TASK TO COMPLETE: In the listing below, find the line with "доцента СПбГУП Д.Н.Смирнова" and copy every line from there up to and including the line with "Vertrag widerrufen", exactly and without pictures.

*** SUPPLIED MATERIAL Section Begins ***

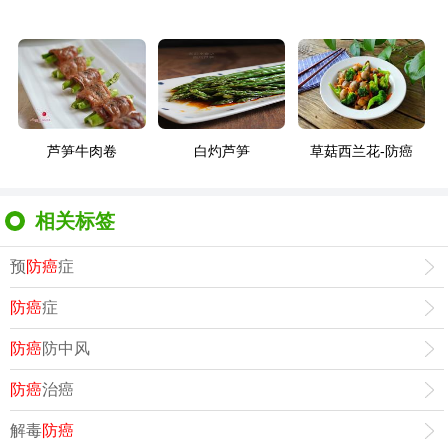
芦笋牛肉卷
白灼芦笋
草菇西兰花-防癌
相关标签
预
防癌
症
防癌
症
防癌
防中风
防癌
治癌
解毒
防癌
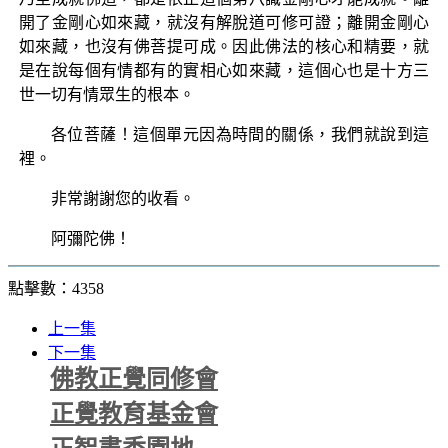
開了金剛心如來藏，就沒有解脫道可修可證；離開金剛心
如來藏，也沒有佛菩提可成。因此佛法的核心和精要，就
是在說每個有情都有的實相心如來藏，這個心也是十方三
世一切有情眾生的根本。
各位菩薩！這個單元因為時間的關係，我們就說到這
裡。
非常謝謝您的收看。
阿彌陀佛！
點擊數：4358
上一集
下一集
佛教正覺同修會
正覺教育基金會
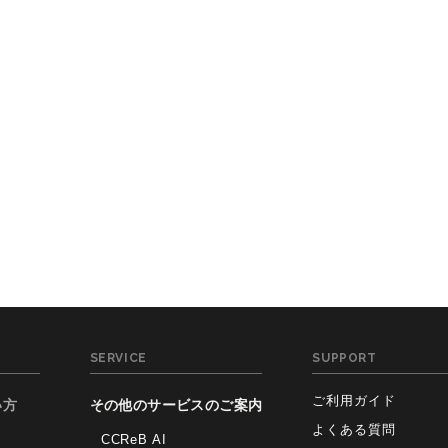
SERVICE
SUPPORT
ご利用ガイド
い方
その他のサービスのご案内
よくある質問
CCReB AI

*** SUPPLIED MATERIAL Section Ends ***
*** SUPPLIED MATERIAL Section Begins ***

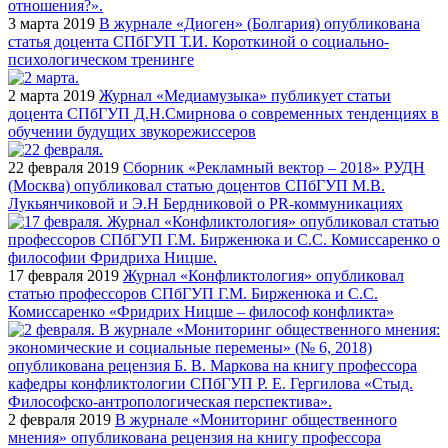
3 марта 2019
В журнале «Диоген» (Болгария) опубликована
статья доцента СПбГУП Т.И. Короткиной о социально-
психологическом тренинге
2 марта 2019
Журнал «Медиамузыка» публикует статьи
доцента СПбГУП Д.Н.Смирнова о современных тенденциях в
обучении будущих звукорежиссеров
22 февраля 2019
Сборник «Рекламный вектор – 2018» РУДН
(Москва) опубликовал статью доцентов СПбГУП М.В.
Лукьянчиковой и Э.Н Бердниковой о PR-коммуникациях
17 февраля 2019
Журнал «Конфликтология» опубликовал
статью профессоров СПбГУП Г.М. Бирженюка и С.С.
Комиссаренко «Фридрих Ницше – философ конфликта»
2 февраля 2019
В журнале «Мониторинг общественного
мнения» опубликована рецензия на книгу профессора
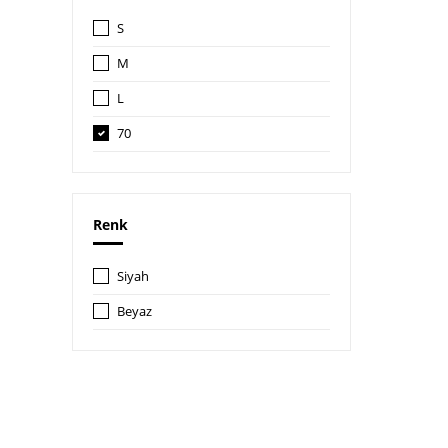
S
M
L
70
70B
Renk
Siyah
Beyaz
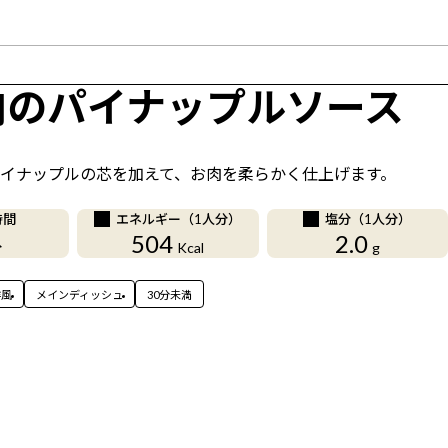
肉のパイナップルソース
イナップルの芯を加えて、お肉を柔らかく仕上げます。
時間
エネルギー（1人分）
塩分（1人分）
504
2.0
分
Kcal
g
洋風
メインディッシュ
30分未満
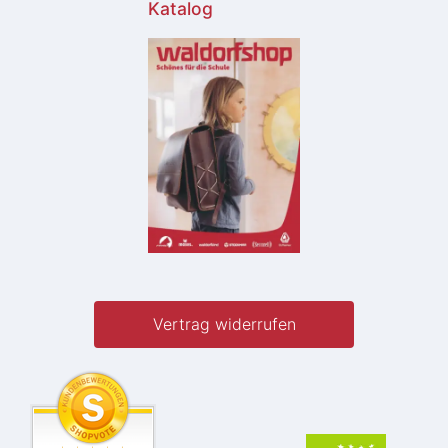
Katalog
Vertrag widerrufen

*** SUPPLIED MATERIAL Section Ends ***

RESPONSE TO THIS TASK:
доцента СПбГУП Д.Н.Смирнова о современных тенденциях в
обучении будущих звукорежиссеров
22 февраля 2019
Сборник «Рекламный вектор – 2018» РУДН
(Москва) опубликовал статью доцентов СПбГУП М.В.
Лукьянчиковой и Э.Н Бердниковой о PR-коммуникациях
17 февраля 2019
Журнал «Конфликтология» опубликовал
статью профессоров СПбГУП Г.М. Бирженюка и С.С.
Комиссаренко «Фридрих Ницше – философ конфликта»
2 февраля 2019
В журнале «Мониторинг общественного
мнения» опубликована рецензия на книгу профессора
S
M
L
70
70B
Renk
Siyah
Beyaz
肉のパイナップルソース
イナップルの芯を加えて、お肉を柔らかく仕上げます。
時間
エネルギー（1人分）
塩分（1人分）
504
2.0
分
Kcal
g
洋風
メインディッシュ
30分未満
Katalog
Vertrag widerrufen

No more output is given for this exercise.